We categorize attacks on DAOs into four categories: (i) bribing (BR) attacks, (ii) token control (TC) attacks, (iii) human-computer interaction (HCI) attacks, and (iv) code and protocol vulnerability (CP) attacks.
In a bribing (BR) attack, an attacker pays to change votes or to acquire voting power without acquiring the underlying governance tokens. The controlled votes and voting power are then utilized to pass a malicious proposal in a governance vote.

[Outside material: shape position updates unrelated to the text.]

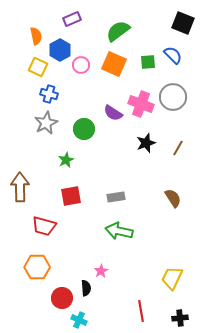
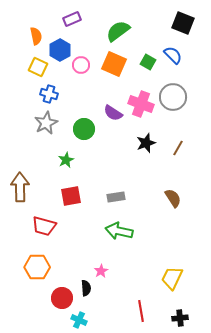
green square: rotated 35 degrees clockwise
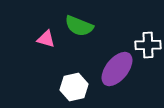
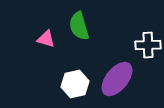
green semicircle: rotated 52 degrees clockwise
purple ellipse: moved 10 px down
white hexagon: moved 1 px right, 3 px up
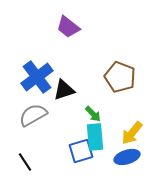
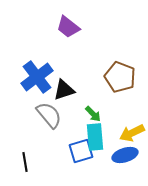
gray semicircle: moved 16 px right; rotated 80 degrees clockwise
yellow arrow: rotated 25 degrees clockwise
blue ellipse: moved 2 px left, 2 px up
black line: rotated 24 degrees clockwise
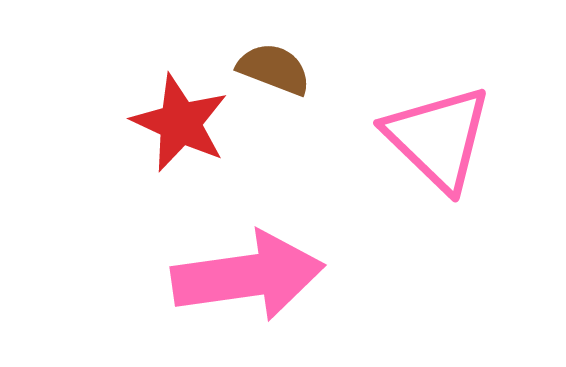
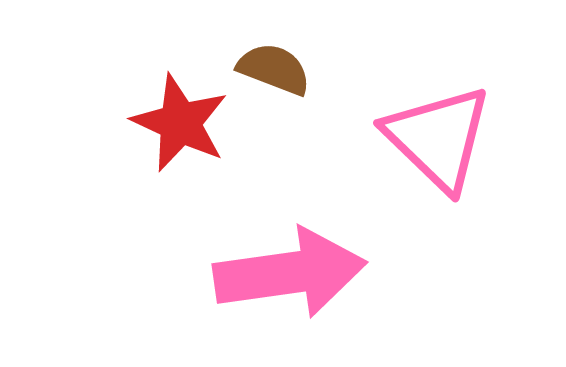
pink arrow: moved 42 px right, 3 px up
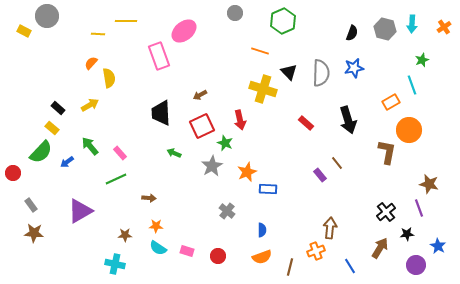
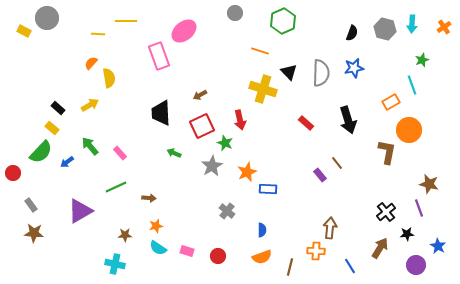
gray circle at (47, 16): moved 2 px down
green line at (116, 179): moved 8 px down
orange star at (156, 226): rotated 16 degrees counterclockwise
orange cross at (316, 251): rotated 24 degrees clockwise
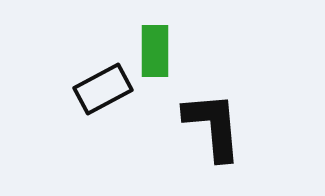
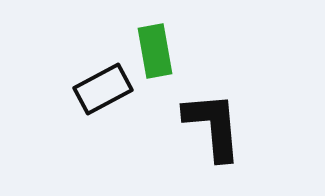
green rectangle: rotated 10 degrees counterclockwise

Bribing Token Holders or Delegates (BR1)
Vote Buying Protocols (BR2)
With token control (TC) attacks, an attacker takes possession or is already in possession of a significant amount of governance tokens. The attacker then uses the voting power associated with these tokens to get their malicious proposal accepted in a governance vote.
Token Purchase (TC1)
Token Loan (TC2)
Flash Loan (TC3)
Whale Activation (TC4)
Majority Coalition (TC5)
Human-computer interaction (HCI) attacks aim to manipulate the voting process by exploiting user-facing interfaces and applications or human behaviors involved in the DAO's voting process.
User Interface Issues (HCI1)
Proposal Obfuscation (HCI2)
Proposal Spam (HCI3)
Social Infiltration (HCI4)
Behavioral Manipulations (HCI5)
Code and protocol vulnerability (CP) attacks exploit code or logic vulnerabilities, either in the governance smart contracts or the protocols they are connected to.